(Records excerpted from a collection)
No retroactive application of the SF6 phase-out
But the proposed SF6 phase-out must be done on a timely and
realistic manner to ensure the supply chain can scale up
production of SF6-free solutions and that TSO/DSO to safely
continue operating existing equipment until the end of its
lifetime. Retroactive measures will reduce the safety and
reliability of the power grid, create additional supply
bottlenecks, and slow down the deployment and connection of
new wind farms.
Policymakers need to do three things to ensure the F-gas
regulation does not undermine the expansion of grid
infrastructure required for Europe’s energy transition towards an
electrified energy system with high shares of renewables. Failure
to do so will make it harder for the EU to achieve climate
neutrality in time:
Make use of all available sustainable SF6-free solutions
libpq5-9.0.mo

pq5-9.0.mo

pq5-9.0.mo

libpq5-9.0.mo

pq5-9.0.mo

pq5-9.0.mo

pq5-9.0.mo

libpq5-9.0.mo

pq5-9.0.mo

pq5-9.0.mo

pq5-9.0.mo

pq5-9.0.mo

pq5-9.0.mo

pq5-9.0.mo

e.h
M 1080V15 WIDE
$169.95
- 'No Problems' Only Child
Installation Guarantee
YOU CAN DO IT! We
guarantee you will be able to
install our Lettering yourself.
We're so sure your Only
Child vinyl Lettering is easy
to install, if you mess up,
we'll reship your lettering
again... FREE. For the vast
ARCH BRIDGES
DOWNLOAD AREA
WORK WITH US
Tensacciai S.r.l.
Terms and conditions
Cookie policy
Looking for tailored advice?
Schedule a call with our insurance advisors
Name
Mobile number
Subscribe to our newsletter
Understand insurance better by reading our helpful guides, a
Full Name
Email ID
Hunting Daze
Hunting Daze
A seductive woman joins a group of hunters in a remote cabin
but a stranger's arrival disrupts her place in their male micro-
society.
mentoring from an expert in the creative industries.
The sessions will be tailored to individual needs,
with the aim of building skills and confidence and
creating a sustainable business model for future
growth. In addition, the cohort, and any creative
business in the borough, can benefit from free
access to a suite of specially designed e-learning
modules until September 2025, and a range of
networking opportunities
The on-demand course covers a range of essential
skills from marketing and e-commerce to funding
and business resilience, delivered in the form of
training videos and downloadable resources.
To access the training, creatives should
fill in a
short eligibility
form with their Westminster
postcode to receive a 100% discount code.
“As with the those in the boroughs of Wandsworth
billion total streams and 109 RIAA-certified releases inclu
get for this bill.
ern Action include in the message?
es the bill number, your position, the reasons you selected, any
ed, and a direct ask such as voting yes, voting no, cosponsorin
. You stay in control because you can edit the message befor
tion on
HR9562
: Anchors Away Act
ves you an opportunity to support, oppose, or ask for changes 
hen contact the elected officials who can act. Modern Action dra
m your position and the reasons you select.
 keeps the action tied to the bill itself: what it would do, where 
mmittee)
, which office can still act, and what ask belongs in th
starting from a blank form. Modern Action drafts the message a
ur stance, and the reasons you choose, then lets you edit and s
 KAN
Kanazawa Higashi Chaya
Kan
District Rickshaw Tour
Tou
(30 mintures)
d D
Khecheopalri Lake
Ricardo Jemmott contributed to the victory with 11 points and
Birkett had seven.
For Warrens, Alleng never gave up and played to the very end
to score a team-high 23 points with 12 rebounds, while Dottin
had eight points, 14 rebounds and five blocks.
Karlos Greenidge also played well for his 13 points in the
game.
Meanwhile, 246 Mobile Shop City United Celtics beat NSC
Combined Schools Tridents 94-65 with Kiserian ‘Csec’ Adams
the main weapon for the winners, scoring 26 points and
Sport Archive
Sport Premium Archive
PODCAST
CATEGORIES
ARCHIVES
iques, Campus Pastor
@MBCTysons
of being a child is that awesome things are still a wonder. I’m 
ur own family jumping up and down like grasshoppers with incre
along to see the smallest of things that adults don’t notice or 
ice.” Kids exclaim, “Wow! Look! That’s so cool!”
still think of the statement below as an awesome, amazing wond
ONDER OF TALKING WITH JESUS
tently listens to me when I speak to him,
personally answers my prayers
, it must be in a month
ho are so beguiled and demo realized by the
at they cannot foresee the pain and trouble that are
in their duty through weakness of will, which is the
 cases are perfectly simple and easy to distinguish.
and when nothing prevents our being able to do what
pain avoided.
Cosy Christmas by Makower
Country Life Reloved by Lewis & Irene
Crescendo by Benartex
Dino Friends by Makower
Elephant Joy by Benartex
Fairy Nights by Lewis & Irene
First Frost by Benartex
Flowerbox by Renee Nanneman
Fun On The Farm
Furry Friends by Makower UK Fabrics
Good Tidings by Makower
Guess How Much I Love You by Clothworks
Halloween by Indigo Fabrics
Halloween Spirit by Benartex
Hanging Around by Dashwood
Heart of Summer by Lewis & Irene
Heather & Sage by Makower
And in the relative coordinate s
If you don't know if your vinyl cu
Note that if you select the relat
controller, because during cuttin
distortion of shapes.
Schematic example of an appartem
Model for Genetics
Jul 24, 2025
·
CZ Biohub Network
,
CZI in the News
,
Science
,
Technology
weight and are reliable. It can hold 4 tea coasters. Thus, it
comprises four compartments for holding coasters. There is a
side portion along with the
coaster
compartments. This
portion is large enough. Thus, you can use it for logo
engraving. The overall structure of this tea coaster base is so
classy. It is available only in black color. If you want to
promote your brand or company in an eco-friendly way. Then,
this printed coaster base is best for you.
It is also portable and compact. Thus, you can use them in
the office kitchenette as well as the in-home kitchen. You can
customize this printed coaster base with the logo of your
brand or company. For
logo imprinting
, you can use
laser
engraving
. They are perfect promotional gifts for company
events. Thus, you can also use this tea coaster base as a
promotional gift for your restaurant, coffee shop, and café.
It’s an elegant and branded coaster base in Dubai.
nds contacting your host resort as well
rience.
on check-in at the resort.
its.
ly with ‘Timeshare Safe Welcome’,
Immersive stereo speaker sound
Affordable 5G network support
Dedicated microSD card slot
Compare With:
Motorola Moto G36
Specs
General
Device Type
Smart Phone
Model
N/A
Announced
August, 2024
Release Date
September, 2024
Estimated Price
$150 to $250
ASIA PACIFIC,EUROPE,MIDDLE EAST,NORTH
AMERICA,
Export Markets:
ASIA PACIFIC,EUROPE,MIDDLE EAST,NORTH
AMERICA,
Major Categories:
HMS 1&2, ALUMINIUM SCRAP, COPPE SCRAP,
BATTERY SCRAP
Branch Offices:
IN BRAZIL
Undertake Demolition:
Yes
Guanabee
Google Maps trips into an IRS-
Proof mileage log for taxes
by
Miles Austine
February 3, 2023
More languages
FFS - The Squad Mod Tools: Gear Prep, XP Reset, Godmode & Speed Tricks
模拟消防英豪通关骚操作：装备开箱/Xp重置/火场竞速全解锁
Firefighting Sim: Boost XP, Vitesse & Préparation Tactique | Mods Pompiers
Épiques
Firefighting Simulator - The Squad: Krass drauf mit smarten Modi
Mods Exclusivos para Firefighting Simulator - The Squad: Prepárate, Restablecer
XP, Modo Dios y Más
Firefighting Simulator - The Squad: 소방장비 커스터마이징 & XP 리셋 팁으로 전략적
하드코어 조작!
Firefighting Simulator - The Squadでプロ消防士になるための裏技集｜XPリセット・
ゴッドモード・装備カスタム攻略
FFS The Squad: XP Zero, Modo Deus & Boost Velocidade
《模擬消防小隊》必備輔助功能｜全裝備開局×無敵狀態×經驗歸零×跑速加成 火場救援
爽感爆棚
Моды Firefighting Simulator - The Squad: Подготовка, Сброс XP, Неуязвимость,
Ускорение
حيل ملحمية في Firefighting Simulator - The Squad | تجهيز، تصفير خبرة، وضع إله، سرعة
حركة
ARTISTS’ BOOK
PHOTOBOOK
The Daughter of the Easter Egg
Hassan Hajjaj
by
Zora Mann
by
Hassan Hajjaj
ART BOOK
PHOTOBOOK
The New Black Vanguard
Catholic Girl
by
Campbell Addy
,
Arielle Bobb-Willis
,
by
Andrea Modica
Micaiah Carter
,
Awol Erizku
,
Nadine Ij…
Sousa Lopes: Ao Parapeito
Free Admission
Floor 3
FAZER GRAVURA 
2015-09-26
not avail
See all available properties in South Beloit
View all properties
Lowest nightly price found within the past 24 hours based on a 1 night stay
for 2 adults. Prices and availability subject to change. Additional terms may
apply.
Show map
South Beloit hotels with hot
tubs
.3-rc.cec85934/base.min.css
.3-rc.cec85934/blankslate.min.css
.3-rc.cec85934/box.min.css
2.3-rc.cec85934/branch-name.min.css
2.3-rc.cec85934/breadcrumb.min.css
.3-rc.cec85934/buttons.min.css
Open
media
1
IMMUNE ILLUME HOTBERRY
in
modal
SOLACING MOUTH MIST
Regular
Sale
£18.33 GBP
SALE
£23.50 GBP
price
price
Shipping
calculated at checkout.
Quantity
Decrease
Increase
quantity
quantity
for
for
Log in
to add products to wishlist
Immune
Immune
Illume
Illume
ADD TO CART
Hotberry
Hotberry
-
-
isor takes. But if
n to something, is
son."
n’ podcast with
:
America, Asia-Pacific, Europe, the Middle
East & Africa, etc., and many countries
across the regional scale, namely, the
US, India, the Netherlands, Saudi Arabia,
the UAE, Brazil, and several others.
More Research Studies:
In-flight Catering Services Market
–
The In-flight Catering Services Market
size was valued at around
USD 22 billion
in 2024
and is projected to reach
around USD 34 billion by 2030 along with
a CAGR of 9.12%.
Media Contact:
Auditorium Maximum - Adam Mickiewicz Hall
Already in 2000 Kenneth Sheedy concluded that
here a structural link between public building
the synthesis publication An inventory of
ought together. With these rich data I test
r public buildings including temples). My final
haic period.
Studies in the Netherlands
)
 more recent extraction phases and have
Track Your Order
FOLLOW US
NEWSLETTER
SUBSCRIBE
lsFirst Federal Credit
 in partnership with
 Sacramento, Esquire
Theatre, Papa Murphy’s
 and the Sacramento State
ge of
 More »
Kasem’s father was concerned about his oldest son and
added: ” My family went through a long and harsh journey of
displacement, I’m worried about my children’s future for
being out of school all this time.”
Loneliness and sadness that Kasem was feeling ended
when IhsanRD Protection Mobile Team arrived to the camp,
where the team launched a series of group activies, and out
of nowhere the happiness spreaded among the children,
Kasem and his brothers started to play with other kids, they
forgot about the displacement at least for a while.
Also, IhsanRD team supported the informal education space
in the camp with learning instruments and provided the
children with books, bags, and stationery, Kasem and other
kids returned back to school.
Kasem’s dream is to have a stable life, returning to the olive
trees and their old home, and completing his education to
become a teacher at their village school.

What is being asked: Return, with no change at all, every line in the entries above from the line containing "r public buildings" through the line containing "Sacramento, Esquire".

Completed exercise:
r public buildings including temples). My final
haic period.
Studies in the Netherlands
)
 more recent extraction phases and have
Track Your Order
FOLLOW US
NEWSLETTER
SUBSCRIBE
lsFirst Federal Credit
 in partnership with
 Sacramento, Esquire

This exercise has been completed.